> **The task**:
Go through the listing below and count each line with the word "product" in it; return only the count.

-------------------------

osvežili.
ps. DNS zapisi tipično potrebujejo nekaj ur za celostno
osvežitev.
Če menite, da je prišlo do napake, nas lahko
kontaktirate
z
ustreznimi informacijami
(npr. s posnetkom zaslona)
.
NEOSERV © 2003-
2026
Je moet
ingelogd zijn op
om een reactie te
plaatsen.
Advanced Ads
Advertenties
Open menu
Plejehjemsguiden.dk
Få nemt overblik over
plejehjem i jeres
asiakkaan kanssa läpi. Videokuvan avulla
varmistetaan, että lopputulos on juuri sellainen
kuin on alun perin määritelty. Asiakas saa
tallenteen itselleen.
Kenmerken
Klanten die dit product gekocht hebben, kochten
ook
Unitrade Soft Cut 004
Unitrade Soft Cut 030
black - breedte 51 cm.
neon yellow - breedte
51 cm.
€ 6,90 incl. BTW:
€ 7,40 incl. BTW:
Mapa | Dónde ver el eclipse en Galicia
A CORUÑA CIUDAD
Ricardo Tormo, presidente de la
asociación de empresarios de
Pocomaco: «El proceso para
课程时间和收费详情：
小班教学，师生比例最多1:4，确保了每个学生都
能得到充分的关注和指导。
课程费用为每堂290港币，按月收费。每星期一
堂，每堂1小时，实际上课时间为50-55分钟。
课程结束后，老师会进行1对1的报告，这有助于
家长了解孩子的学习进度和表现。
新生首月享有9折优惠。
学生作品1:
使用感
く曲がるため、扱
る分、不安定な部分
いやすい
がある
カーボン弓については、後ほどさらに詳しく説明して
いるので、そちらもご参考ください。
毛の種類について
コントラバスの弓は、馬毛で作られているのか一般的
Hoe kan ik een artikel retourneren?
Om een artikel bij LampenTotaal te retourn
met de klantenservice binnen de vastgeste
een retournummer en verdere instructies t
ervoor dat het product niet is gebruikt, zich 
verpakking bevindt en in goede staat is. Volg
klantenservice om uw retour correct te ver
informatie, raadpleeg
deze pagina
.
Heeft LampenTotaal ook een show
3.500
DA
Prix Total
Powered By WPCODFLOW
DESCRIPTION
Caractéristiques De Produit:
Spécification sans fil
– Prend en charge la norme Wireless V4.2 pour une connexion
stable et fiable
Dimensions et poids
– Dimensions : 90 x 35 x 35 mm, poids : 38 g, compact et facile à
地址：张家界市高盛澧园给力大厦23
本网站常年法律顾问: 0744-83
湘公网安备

-------------------------

> **The answer**:
2